Genelkurmay'da 'cemaat'e yakın isimler mi var?
* “İrtica ile Mücadele Eylem Planı”nın altında, o sırada karargâhta görevli olan Albay Dursun Çiçek'in ıslak imzasının tespit edildiği haberlerinden sonra Genelkurmay'dan yapılan iki açıklamada da “sızdırma” üzerinde duruluyordu. Açıklamalarda kastedilen sızdırma, ıslak imzalı belgeyi de içeren ihbar mektubunun soruşturma makamlarınca basına sızdırılması oldu. Ancak Genelkurmay'ın içinde, ihbar mektubu ve eklerindeki bilgilerin karargâhtan nasıl sızdığı da araştırılıyor.
* Bazı çevrelerde uzun süredir kulaktan kulağa fısıldanan bir iddianın üzerinde de bu vesileyle ilk kez ciddi olarak durulduğunu söyleyebiliriz. “Bir süreden beri özellikle yurtdışına gönderilen subaylar arasında Fethullah Gülen cemaatine yakın isimler de bulunduğu iddia ediliyordu. Genelkurmay Karargâhı'nda da cemaate yakın isimler mi var” sorusuyla özetleyebileceğimiz bu iddiaya ilişkin gelişmeler önümüzdeki günlerde güncellik kazanabilir. “Demokrasiye müdahale planı”nın orijinalinin, skandalın ortaya çıkmasından yaklaşık 4,5 ay sonra savcılığa gönderilmesi ve ihbar mektubunda Genelkurmay'da olan bitenlere ilişkin olarak son derece ayrıntılı aktarımlar yapılmasının cemaat iddiasının büyüteç altına alınmasına da yol açtığı anlaşılıyor.

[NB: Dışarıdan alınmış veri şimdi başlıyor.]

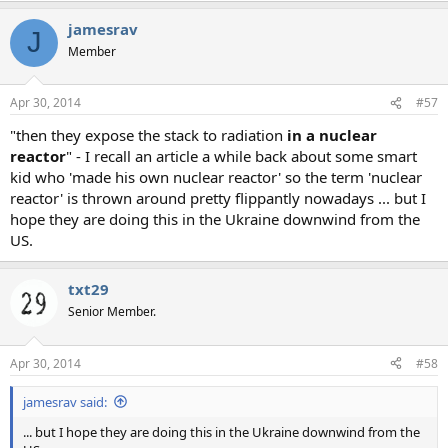
a
jamesrav
c
J
t
Member
i
o
n
Apr 30, 2014
#57
s
:
"then they expose the stack to radiation
in a nuclear
reactor
" - I recall an article a while back about some smart
kid who 'made his own nuclear reactor' so the term 'nuclear
reactor' is thrown around pretty flippantly nowadays ... but I
hope they are doing this in the Ukraine downwind from the
US.
txt29
Senior Member.
Apr 30, 2014
#58
jamesrav said:
... but I hope they are doing this in the Ukraine downwind from the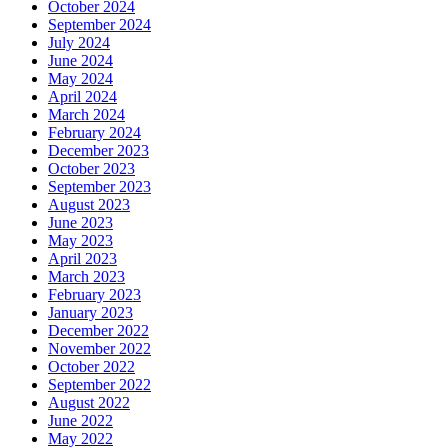
October 2024
September 2024
July 2024
June 2024
May 2024
April 2024
March 2024
February 2024
December 2023
October 2023
September 2023
August 2023
June 2023
May 2023
April 2023
March 2023
February 2023
January 2023
December 2022
November 2022
October 2022
September 2022
August 2022
June 2022
May 2022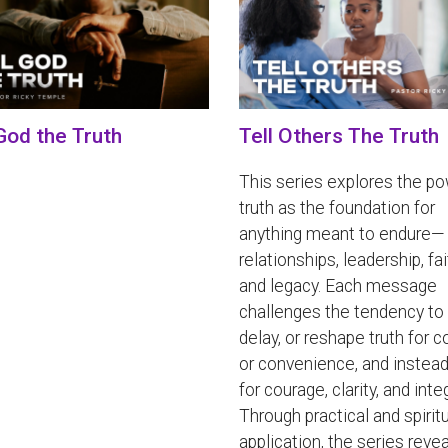
 God the Truth
Tell Others The Truth
This series explores the po
truth as the foundation for
anything meant to endure—
relationships, leadership, fai
and legacy. Each message
challenges the tendency to 
delay, or reshape truth for 
or convenience, and instead
for courage, clarity, and integ
Through practical and spirit
application, the series reve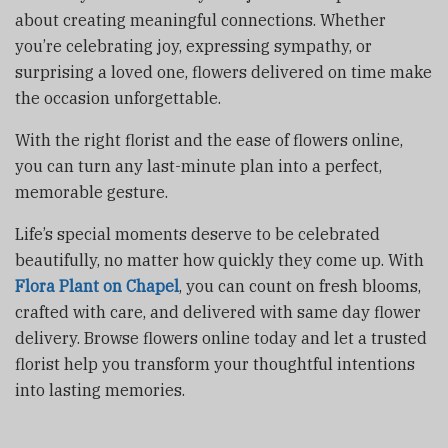
about creating meaningful connections. Whether
you’re celebrating joy, expressing sympathy, or
surprising a loved one, flowers delivered on time make
the occasion unforgettable.
With the right florist and the ease of flowers online,
you can turn any last-minute plan into a perfect,
memorable gesture.
Life’s special moments deserve to be celebrated
beautifully, no matter how quickly they come up. With
Flora Plant on Chapel
, you can count on fresh blooms,
crafted with care, and delivered with same day flower
delivery. Browse flowers online today and let a trusted
florist help you transform your thoughtful intentions
into lasting memories.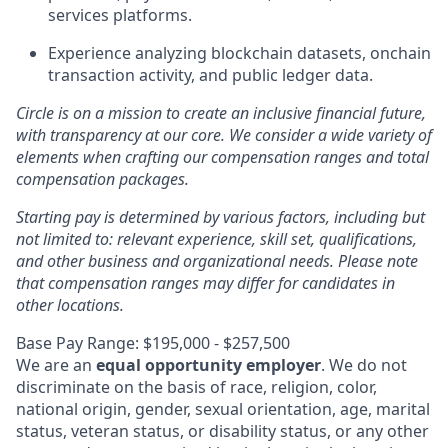
services platforms.
Experience analyzing blockchain datasets, onchain
transaction activity, and public ledger data.
Circle is on a mission to create an inclusive financial future,
with transparency at our core. We consider a wide variety of
elements when crafting our compensation ranges and total
compensation packages.
Starting pay is determined by various factors, including but
not limited to: relevant experience, skill set, qualifications,
and other business and organizational needs. Please note
that compensation ranges may differ for candidates in
other locations.
Base Pay Range: $195,000 - $257,500
We are an
equal opportunity employer
. We do not
discriminate on the basis of race, religion, color,
national origin, gender, sexual orientation, age, marital
status, veteran status, or disability status, or any other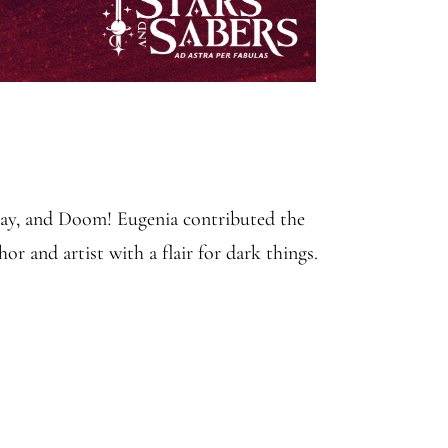
ecay, and Doom! Eugenia contributed the
r and artist with a flair for dark things.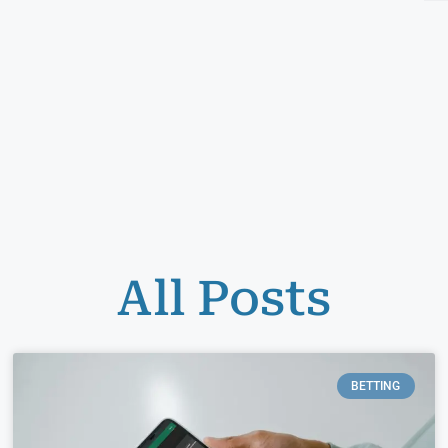
All Posts
BETTING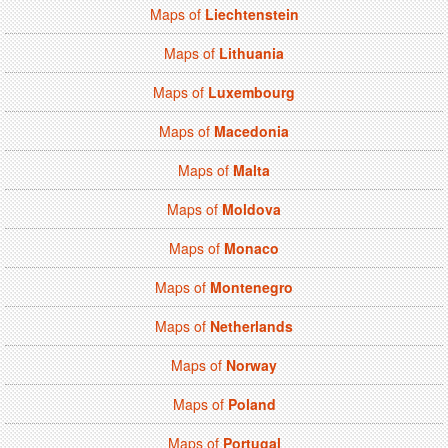
Maps of
Liechtenstein
Maps of
Lithuania
Maps of
Luxembourg
Maps of
Macedonia
Maps of
Malta
Maps of
Moldova
Maps of
Monaco
Maps of
Montenegro
Maps of
Netherlands
Maps of
Norway
Maps of
Poland
Maps of
Portugal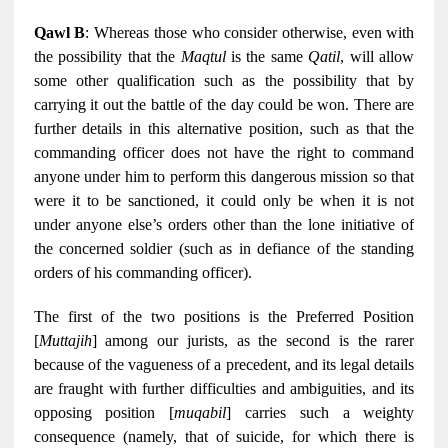
Qawl B
: Whereas those who consider otherwise, even with
the possibility that the
Maqtul
is the same
Qatil
, will allow
some other qualification such as the possibility that by
carrying it out the battle of the day could be won. There are
further details in this alternative position, such as that the
commanding officer does not have the right to command
anyone under him to perform this dangerous mission so that
were it to be sanctioned, it could only be when it is not
under anyone else’s orders other than the lone initiative of
the concerned soldier (such as in defiance of the standing
orders of his commanding officer).
The first of the two positions is the Preferred Position
[
Muttajih
] among our jurists, as the second is the rarer
because of the vagueness of a precedent, and its legal details
are fraught with further difficulties and ambiguities, and its
opposing position [
muqabil
] carries such a weighty
consequence (namely, that of suicide, for which there is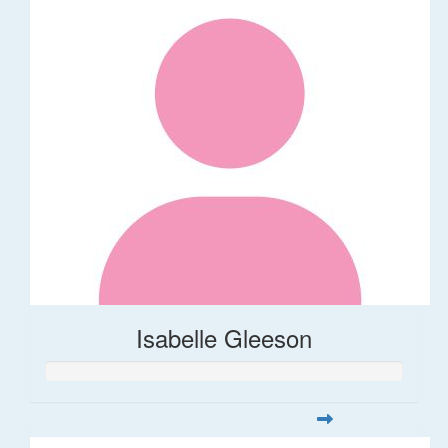
Isabelle Gleeson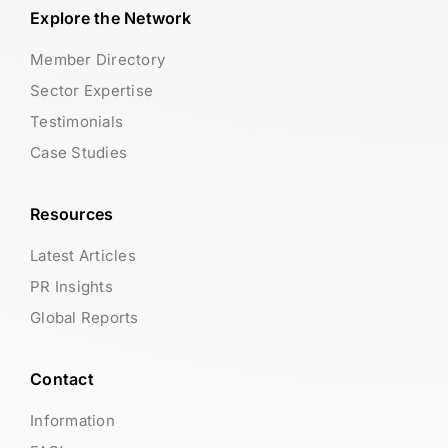
Explore the Network
Member Directory
Sector Expertise
Testimonials
Case Studies
Resources
Latest Articles
PR Insights
Global Reports
Contact
Information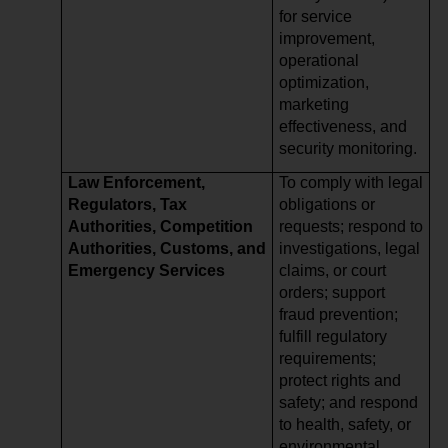
for service
improvement,
operational
optimization,
marketing
effectiveness, and
security monitoring.
Law Enforcement,
To comply with legal
Regulators, Tax
obligations or
Authorities, Competition
requests; respond to
Authorities, Customs, and
investigations, legal
Emergency Services
claims, or court
orders; support
fraud prevention;
fulfill regulatory
requirements;
protect rights and
safety; and respond
to health, safety, or
environmental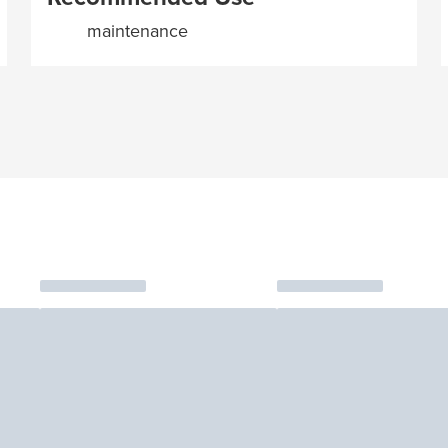
maintenance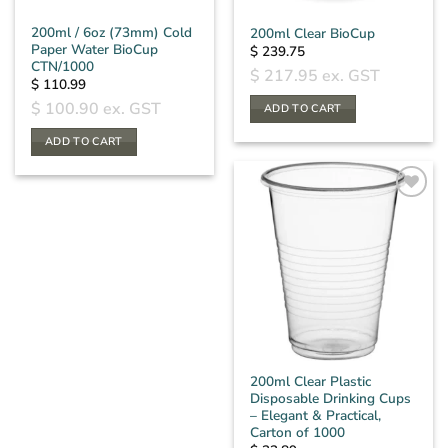
200ml / 6oz (73mm) Cold
200ml Clear BioCup
Paper Water BioCup
$
239.75
CTN/1000
$
217.95
ex. GST
$
110.99
$
100.90
ex. GST
ADD TO CART
ADD TO CART
200ml Clear Plastic
Disposable Drinking Cups
– Elegant & Practical,
Carton of 1000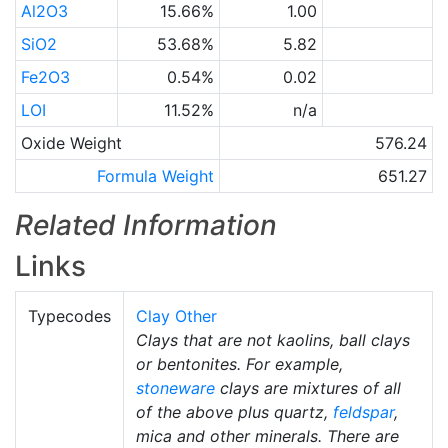
Al2O3
15.66%
1.00
SiO2
53.68%
5.82
Fe2O3
0.54%
0.02
LOI
11.52%
n/a
Oxide Weight
576.24
Formula Weight
651.27
Related Information
Links
Typecodes
Clay Other
Clays that are not kaolins, ball clays
or bentonites. For example,
stoneware
clays are mixtures of all
of the above plus quartz,
feldspar
,
mica and other minerals. There are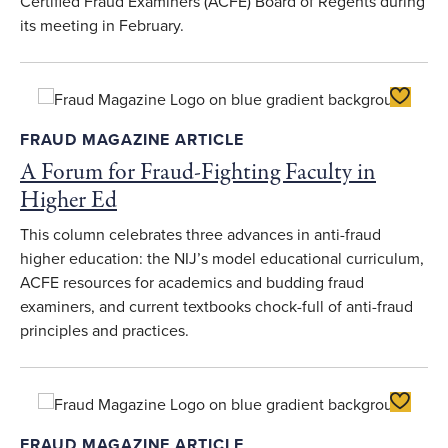
Certified Fraud Examiners (ACFE) Board of Regents during
its meeting in February.
Toggle F
FRAUD MAGAZINE ARTICLE
A Forum for Fraud-Fighting Faculty in
Higher Ed
This column celebrates three advances in anti-fraud
higher education: the NIJ’s model educational curriculum,
ACFE resources for academics and budding fraud
examiners, and current textbooks chock-full of anti-fraud
principles and practices.
Toggle F
FRAUD MAGAZINE ARTICLE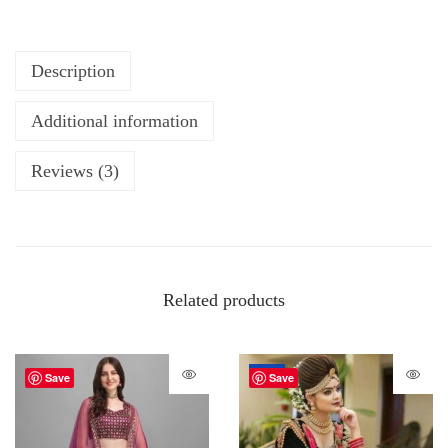
Description
Additional information
Reviews (3)
Related products
-72%
Save
Save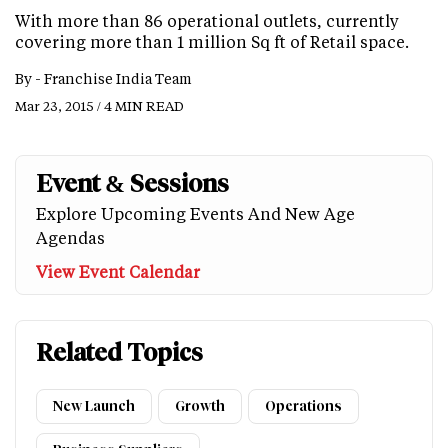
With more than 86 operational outlets, currently
covering more than 1 million Sq ft of Retail space.
By -
Franchise India Team
Mar 23, 2015 / 4 MIN READ
Event & Sessions
Explore Upcoming Events And New Age
Agendas
View Event Calendar
Related Topics
New Launch
Growth
Operations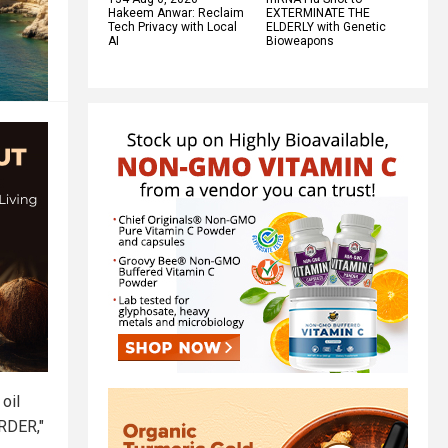
Hakeem Anwar: Reclaim
EXTERMINATE THE
Tech Privacy with Local
ELDERLY with Genetic
AI
Bioweapons
oil
ARDER,"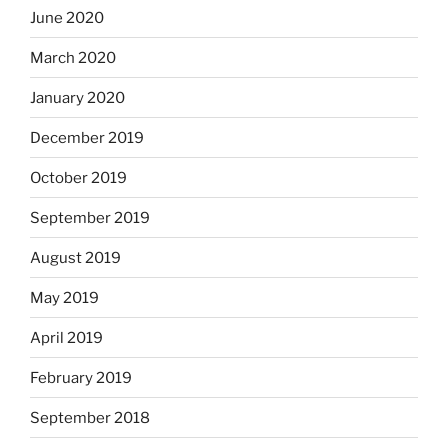
June 2020
March 2020
January 2020
December 2019
October 2019
September 2019
August 2019
May 2019
April 2019
February 2019
September 2018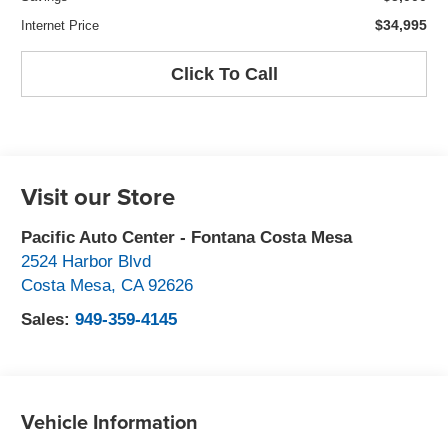
$34,995
Internet Price
Click To Call
Visit our Store
Pacific Auto Center - Fontana Costa Mesa
2524 Harbor Blvd
Costa Mesa
,
CA
92626
Sales:
949-359-4145
Vehicle Information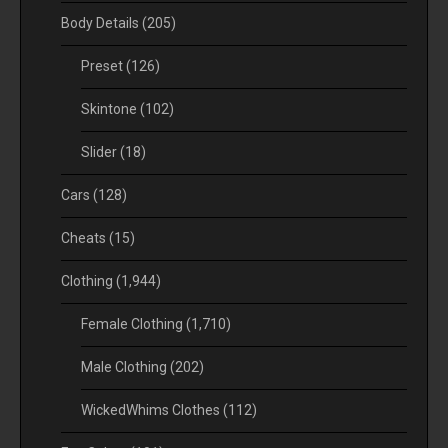
Body Details
(205)
Preset
(126)
Skintone
(102)
Slider
(18)
Cars
(128)
Cheats
(15)
Clothing
(1,944)
Female Clothing
(1,710)
Male Clothing
(202)
WickedWhims Clothes
(112)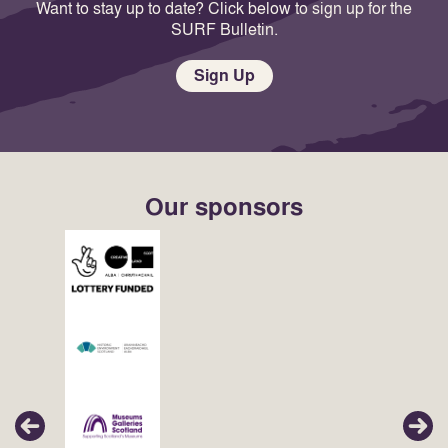
Want to stay up to date? Click below to sign up for the
SURF Bulletin.
Sign Up
Our sponsors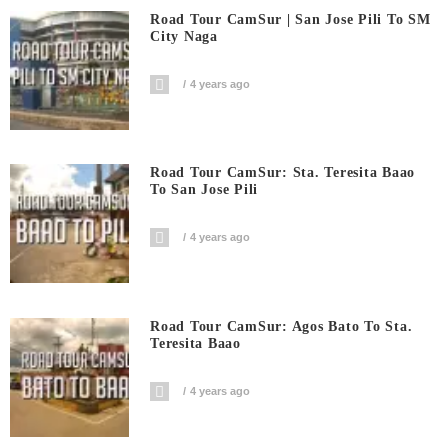
Road Tour CamSur | San Jose Pili To SM
City Naga
4 years ago
Road Tour CamSur: Sta. Teresita Baao
To San Jose Pili
4 years ago
Road Tour CamSur: Agos Bato To Sta.
Teresita Baao
4 years ago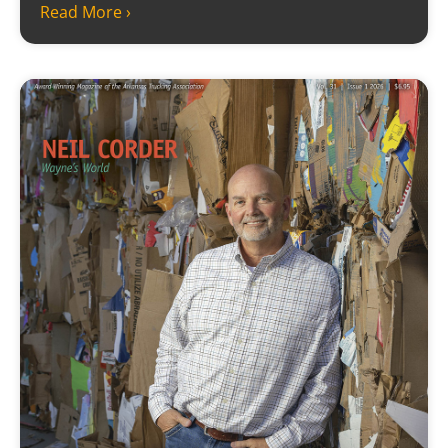
Read More ›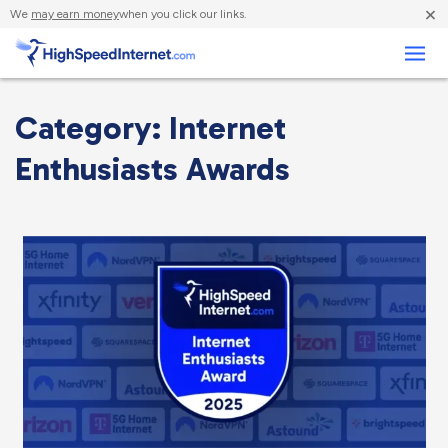
×
We
may earn money
when you click our links.
Business
Category: Internet
Enthusiasts Awards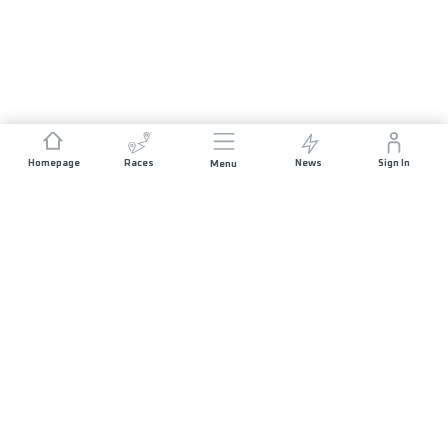
Homepage
Races
News
Sign In
Menu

* Başbuğ'un, 14 Nisan 2009'da Harp Akademileri'nde yaptığı ''Yıllık Değerlendirme Konuşması''nda Gülen cemaatini kastederek dile getirdiği şu sözler bu bağlamda önem kazanıyor: ''Bugün bazı cemaatler öncelikle bir ekonomik güç olmaya ve daha sonra da sosyo-politik yaşamı biçimlendirmeye, dine bağlı bir tek tip yaşam tarzı olarak sosyal kimliklerini ortaya koymaya çalışmaktadırlar. (...) Bazı din eksenli cemaatler, kendilerini demokratik alanın bir oyuncusu olarak takdim etmekte ve çeşitli nedenlerle de görünürde kendilerinin güçlü bir konuma geldiğine inanmaktadırlar. Ancak bu güç imajı ve algısı yanıltıcıdır. İşte bu tip bazı cemaatler hedeflerine ulaşmada kendileri için en büyük engel olarak TSK'yı görmektedir. Bunun için de, her fırsattan istifade ederek, destekleyicilerinin de yardımıyla TSK aleyhine faaliyetlerde bulunmaktadırlar. Bu yapılanlara karşı, hukuk devleti kapsamında TSK'nın tepkisiz ve etkisiz kalacağını düşünmek ise büyük yanılgıdır.''
* Diğer yandan Fethullah Gülen'in, “devlete sızma” iddialarına “Bir milletin ferdi, kendi milleti içinde, kendi milleti için var olan müesseselere sızmaz; hakkıdır, girer oraya. Mülkiye'ye de girer, adliyeye de girer, istihbarata da girer, hariciyeye de girer, askeriyeye de girer. Neden milletin evladı girmeyecekmiş buralara?” karşılığını verdiğini hatırlatalım. (Zaman / Hüseyin Gülerce – 24 Kasım 2005)
* Dursun Çiçek'in hazırladığı belirtilen orijinal belgeyi gönderen meçhul subayın, “tanıklık yapmaya da hazır olduğunu” vurgulayarak soruşturma makamlarına reddedilmesi mümkün olmayan bir yol gösterdiğini... Ve Erdal İnönü merhumun dediği gibi “gerçeklerin eninde sonunda ortaya çıkmak gibi bir huyu olduğunu” belirterek noktalayalım.